# Ideas for cage



## Lunchy (Aug 28, 2017)

Hi guys,

I'm trying to make sure my cage is as enriching as it can possibly be as one of my rats might be suffering from boredom and biting his cagemates' poor ears. I'm hoping for some budget ideas to improve it for the boys if possible. I know that our free range isn't really enriching either right now but am working to get material for a playpen and to make that fun for them too.

The cage I have is this:
https://www.amazon.co.uk/LITTLE-FRI...=UTF8&qid=1510913244&sr=1-8&keywords=rat+cage

We've removed the top floor to have a large upper section, put sticky laminate tiles on the remaining level, removed the top 2 food bowls and kept the bottom 2. We are also working on having it so they don't walk on the wire floor on the bottom level but that will come soon. 
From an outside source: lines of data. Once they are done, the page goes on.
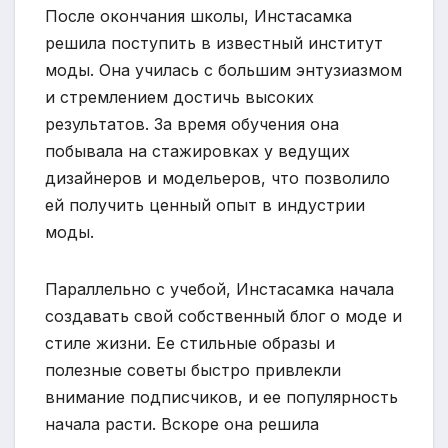
После окончания школы, Инстасамка
решила поступить в известный институт
моды. Она училась с большим энтузиазмом
и стремлением достичь высоких
результатов. За время обучения она
побывала на стажировках у ведущих
дизайнеров и модельеров, что позволило
ей получить ценный опыт в индустрии
моды.
Параллельно с учебой, Инстасамка начала
создавать свой собственный блог о моде и
стиле жизни. Ее стильные образы и
полезные советы быстро привлекли
внимание подписчиков, и ее популярность
начала расти. Вскоре она решила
In the large upper section, we have 3 main hammocks - one normal flat one attached to the top of the cage in the middle, a makeshift one made out of the hood of a hoodie in the top right hand corner, and a small corner hammock in the back left hand corner of the floor that's laminated. We've got a Sputnik bed thing, a big rope-climbing frame bridge thing that essentially makes a new level, a rope bridge like for birds, a colourful wooden-bendy bridge also aimed at birds, a bucket that gets stuffed with material for them, a big wire food ball that also gets stuffed with material and treats, a hanging wooden climbing frame, and about 4/5 ledges dotted around. On the floor we have some chew toys for them, and last night my partner built a house of Megablocks and put that in, along with some blocks stuck together for treats stuck inside.

On the smaller bottom level there's not much - 2 food bowls, a ledge, a chew toy, a litter tray, maybe something else I can't remember, but it's difficult to hang things on this bottom level as the wire floor is covered with tiles.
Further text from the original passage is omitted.